WORK TO COMPLETE:
Beginning with the first line of the entries below, quote each line until you reach and include the line with "Frequently asked questions".

INFORMATION GIVEN:
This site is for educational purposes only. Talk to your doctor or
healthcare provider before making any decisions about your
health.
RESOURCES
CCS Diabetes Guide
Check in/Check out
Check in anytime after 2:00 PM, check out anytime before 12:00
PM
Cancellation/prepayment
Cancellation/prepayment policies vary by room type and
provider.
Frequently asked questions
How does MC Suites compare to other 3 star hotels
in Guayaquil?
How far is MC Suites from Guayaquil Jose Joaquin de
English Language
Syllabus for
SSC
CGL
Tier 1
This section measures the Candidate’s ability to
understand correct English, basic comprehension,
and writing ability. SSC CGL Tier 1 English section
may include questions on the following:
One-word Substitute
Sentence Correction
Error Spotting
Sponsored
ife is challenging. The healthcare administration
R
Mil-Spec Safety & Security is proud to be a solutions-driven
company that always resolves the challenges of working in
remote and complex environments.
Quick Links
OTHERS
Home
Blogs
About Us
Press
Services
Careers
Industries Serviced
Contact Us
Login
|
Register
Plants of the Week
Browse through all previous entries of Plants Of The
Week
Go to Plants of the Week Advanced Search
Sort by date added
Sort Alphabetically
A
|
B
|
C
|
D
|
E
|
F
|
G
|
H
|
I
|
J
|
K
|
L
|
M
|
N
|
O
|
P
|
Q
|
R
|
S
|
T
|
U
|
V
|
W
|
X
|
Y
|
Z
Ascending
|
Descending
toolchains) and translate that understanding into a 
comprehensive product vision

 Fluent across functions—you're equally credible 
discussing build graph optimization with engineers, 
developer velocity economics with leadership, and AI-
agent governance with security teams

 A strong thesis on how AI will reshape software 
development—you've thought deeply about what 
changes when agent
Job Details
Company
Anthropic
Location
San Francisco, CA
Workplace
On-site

YOUR RESPONSE:
This site is for educational purposes only. Talk to your doctor or
healthcare provider before making any decisions about your
health.
RESOURCES
CCS Diabetes Guide
Check in/Check out
Check in anytime after 2:00 PM, check out anytime before 12:00
PM
Cancellation/prepayment
Cancellation/prepayment policies vary by room type and
provider.
Frequently asked questions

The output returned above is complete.